══ Supplied records

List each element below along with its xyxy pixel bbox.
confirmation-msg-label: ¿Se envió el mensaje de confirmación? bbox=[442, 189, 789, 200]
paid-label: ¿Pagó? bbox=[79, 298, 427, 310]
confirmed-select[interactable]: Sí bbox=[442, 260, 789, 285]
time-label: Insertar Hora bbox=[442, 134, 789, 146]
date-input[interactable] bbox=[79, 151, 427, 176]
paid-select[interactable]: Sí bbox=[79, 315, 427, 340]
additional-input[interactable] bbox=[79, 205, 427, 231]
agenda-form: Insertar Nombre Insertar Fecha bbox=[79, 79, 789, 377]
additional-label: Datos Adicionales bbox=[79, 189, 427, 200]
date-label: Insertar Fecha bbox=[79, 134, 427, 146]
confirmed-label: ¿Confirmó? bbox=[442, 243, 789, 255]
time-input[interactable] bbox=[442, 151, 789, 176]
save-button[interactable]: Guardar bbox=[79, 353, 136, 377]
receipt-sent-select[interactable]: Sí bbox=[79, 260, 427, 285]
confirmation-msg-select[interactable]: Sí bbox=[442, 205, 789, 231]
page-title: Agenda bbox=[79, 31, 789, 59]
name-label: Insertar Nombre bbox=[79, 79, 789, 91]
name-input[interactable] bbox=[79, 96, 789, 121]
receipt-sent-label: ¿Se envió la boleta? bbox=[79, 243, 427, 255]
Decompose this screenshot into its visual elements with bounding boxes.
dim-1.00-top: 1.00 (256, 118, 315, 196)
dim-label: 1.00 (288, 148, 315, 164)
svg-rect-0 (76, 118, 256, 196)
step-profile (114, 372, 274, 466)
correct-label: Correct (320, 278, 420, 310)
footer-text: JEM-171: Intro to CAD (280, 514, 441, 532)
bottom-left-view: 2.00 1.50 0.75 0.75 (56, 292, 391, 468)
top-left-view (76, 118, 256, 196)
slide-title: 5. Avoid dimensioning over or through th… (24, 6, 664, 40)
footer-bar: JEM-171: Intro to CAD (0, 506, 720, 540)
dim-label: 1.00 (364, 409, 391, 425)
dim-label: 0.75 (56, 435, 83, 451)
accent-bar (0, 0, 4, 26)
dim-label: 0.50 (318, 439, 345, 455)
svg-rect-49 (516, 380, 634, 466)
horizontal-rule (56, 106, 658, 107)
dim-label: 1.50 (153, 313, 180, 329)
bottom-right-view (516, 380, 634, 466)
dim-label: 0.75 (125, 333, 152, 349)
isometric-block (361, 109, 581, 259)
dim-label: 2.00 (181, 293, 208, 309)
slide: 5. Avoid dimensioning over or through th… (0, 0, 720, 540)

════

Write the material out again in full, leaving no line out.

List each element below along with its xyxy pixel bbox.
confirmation-msg-label: ¿Se envió el mensaje de confirmación? bbox=[442, 189, 789, 200]
paid-label: ¿Pagó? bbox=[79, 298, 427, 310]
confirmed-select[interactable]: Sí bbox=[442, 260, 789, 285]
time-label: Insertar Hora bbox=[442, 134, 789, 146]
date-input[interactable] bbox=[79, 151, 427, 176]
paid-select[interactable]: Sí bbox=[79, 315, 427, 340]
additional-input[interactable] bbox=[79, 205, 427, 231]
agenda-form: Insertar Nombre Insertar Fecha bbox=[79, 79, 789, 377]
additional-label: Datos Adicionales bbox=[79, 189, 427, 200]
date-label: Insertar Fecha bbox=[79, 134, 427, 146]
confirmed-label: ¿Confirmó? bbox=[442, 243, 789, 255]
time-input[interactable] bbox=[442, 151, 789, 176]
save-button[interactable]: Guardar bbox=[79, 353, 136, 377]
receipt-sent-select[interactable]: Sí bbox=[79, 260, 427, 285]
confirmation-msg-select[interactable]: Sí bbox=[442, 205, 789, 231]
page-title: Agenda bbox=[79, 31, 789, 59]
name-label: Insertar Nombre bbox=[79, 79, 789, 91]
name-input[interactable] bbox=[79, 96, 789, 121]
receipt-sent-label: ¿Se envió la boleta? bbox=[79, 243, 427, 255]
Decompose this screenshot into its visual elements with bounding boxes.
dim-1.00-top: 1.00 (256, 118, 315, 196)
dim-label: 1.00 (288, 148, 315, 164)
svg-rect-0 (76, 118, 256, 196)
step-profile (114, 372, 274, 466)
correct-label: Correct (320, 278, 420, 310)
footer-text: JEM-171: Intro to CAD (280, 514, 441, 532)
bottom-left-view: 2.00 1.50 0.75 0.75 (56, 292, 391, 468)
top-left-view (76, 118, 256, 196)
slide-title: 5. Avoid dimensioning over or through th… (24, 6, 664, 40)
footer-bar: JEM-171: Intro to CAD (0, 506, 720, 540)
dim-label: 1.00 (364, 409, 391, 425)
dim-label: 0.75 (56, 435, 83, 451)
accent-bar (0, 0, 4, 26)
dim-label: 0.50 (318, 439, 345, 455)
svg-rect-49 (516, 380, 634, 466)
horizontal-rule (56, 106, 658, 107)
dim-label: 1.50 (153, 313, 180, 329)
bottom-right-view (516, 380, 634, 466)
dim-label: 0.75 (125, 333, 152, 349)
isometric-block (361, 109, 581, 259)
dim-label: 2.00 (181, 293, 208, 309)
slide: 5. Avoid dimensioning over or through th… (0, 0, 720, 540)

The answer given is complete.